In this tutorial, we will walk through setting up and running the Statescope package in Python for bulk data analysis. We will cover installation, environment setup, data import, deconvolution, refinement, and cell state discovery.


1. Installation

Please follow the [installation steps for Python](docid - installation) and create or activate your conda environment:

conda create -n statescope_env python=3.8
conda activate statescope_env

Make sure you have the necessary dependencies installed before proceeding.

2. Importing Dependencies

Below is an example of how you might structure your imports within a Python script or Jupyter notebook. Adjust paths and filenames as needed.

import Statescope
from Statescope import Initialize_Statescope
import pandas as pd
import pickle

3. Loading Your Bulk Data

For this tutorial, we’ll demonstrate using test data from a GitHub repository. Replace the URL below with your own bulk data source as needed.

# Example test dataset (subset of transcriptome data)
Bulk = pd.read_csv(
'https://github.com/tgac-vumc/OncoBLADE/raw/refs/heads/main/data/Transcriptome_matrix_subset.txt',
sep='\t',
index_col='symbol'
)

4. Initializing Statescope

Choose an appropriate tumor or tissue type. Currently supported options include:

  • NSCLC
  • PDAC
  • PBMC
Statescope_model = Initialize_Statescope(Bulk, TumorType='NSCLC')

5. Deconvolution

Deconvolution is used to estimate cell-type-specific expression from bulk data.

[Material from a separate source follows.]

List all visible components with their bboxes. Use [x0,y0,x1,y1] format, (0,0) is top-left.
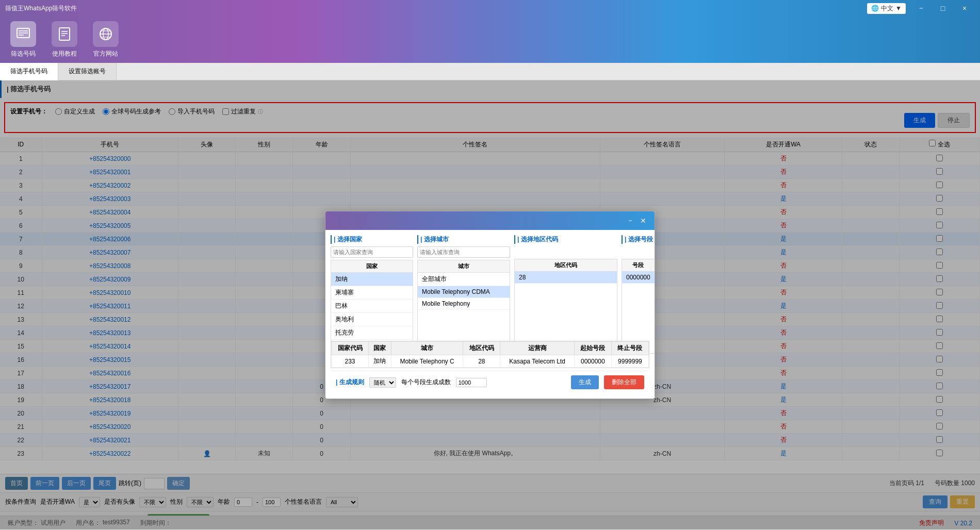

Statescope_model.Deconvolution()

After deconvolution, you can extract the fractions of each gene across different cell types using:

fractions = Statescope_model.Fractions  # shape: [N_genes x N_cell_types]
print(fractions.head())

6. Refinement

Refinement is performed to improve the estimation of cell-type-specific gene expression profiles.

Statescope_model.Refinement()

# You can run the refinement multiple times if desired
Statescope_model.Refinement()

The refined gene expression profiles for each cell type can be accessed:

gene_expression_profiles = Statescope_model.GEX  # shape: [N_cell_types x N_genes]
print(gene_expression_profiles.head())

7. Cell State Discovery

To discover potential sub-states or subpopulations within each cell type, run:

Statescope_model.StateDiscovery()

After running state discovery, you can extract information about the discovered sub-states (loadings, etc.) from the model. The specific attributes and methods will depend on how Statescope organizes its results. For example:

loadings = Statescope_model.Loadings  # Or relevant attribute
print(loadings)

(Make sure to check the Statescope documentation for more details on these attributes.)


8. Visualization

8.1 Visualizing Fractions

To quickly visualize the fraction matrix, you can use a heatmap function provided by Statescope:

from Statescope import Heatmap_Fractions

Heatmap_Fractions(Statescope_model)

This generates a heatmap of the cell-type fractions or scores across genes (or samples, depending on how your data is organized).


9. Summary

By following these steps, you will:

  1. Install and set up your environment.
  2. Load your bulk data (or use the provided test dataset).
  3. Initialize Statescope with the appropriate TumorType.
  4. Perform Deconvolution to estimate cell-type fractions.
  5. Refine those estimates for improved accuracy.
  6. Discover sub-states (cell state discovery).
  7. Visualize your results through heatmaps and other methods.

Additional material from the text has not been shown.